Robert: In some ways, Romans 7 is a comforting chapter in the Bible because I identify with this guy, who’s the apostle Paul, for goodness sake! He’s saying, “The things I know that I should do, I don’t do. The things that I ought to do, I don’t do.” Then he puts the credit where it’s due: “It’s sin that lives in me.” Right?
But the consciousness of a man’s sin is systemic to who we are. I think it’s so helpful, it will be helpful for a wife, for a woman in the guy’s life, to read this and understand it. She won’t necessarily, and she doesn’t need to say, “Okay, and so just keep going, keep doing stupid things.”
But knowing that the slip that her husband makes is conscious. And the end game is: He thinks that it’s going to work out. And the truth is that many, many times, a wife has to step in and help him understand the consequences of that decision that he made consciously.
Bob: You know, Robert, that was the first time I had ever heard that play on Adam and Eve, and I’ve heard a lot of stories about Adam and Eve.
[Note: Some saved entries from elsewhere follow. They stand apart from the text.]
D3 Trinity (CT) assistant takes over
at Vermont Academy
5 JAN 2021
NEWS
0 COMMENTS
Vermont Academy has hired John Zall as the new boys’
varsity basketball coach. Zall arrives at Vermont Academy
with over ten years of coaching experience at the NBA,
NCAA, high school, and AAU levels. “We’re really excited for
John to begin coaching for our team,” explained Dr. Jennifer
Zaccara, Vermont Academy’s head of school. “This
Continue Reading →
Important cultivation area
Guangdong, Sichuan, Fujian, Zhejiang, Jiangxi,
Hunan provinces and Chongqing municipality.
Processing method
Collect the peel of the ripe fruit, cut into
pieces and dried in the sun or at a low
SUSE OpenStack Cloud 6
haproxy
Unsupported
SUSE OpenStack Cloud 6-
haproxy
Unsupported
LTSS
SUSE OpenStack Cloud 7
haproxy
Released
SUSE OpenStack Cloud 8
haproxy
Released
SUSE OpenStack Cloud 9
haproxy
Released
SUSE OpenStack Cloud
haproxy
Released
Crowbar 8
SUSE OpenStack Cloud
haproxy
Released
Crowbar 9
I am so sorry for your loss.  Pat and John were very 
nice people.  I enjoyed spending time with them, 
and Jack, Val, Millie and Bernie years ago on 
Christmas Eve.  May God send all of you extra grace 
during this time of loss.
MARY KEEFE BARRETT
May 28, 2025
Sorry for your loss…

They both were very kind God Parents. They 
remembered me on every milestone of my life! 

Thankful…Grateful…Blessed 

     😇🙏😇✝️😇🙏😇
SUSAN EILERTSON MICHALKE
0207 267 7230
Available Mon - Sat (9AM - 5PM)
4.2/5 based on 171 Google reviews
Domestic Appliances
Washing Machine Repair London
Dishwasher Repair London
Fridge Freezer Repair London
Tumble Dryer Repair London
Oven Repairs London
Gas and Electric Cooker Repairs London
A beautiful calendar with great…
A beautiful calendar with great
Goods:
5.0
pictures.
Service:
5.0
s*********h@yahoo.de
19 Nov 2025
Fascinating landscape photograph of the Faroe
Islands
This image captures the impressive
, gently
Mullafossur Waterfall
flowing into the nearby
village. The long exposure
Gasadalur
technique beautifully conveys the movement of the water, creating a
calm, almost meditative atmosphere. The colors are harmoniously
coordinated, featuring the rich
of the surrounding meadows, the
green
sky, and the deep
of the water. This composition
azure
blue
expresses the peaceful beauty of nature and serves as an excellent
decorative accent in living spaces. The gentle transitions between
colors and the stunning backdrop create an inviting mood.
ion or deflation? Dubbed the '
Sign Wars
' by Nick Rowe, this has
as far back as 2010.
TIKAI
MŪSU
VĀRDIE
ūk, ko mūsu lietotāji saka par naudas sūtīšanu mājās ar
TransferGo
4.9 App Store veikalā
It’s the go-to thing. I was kind of blown away by it, too, because I didn’t really realize the extent to which men like me just do things, knowing it’s sin.
I always looked at Adam as being passive. But maybe he wasn’t passive. Maybe he was like you said: He knew what he was doing and thought, We’ll work this out.
It always seemed like, “Well, if Eve hadn’t done that, Adam wouldn’t have sinned.” But perhaps it was equal, and Adam was just . . . he knew it was wrong. He did it anyway.
Dannah: Do you believe that Adam was right there, standing next to her, and overheard the conversation that the serpent and Eve had?
Robert: I do. Now, timeframes are hard to unpack sometimes in biblical accounts, but I think the sequence of the conversation makes it appear so. And scholars, I would say, by and large, agree that Adam wasn’t far away from that conversation when Eve was deceived by the serpent.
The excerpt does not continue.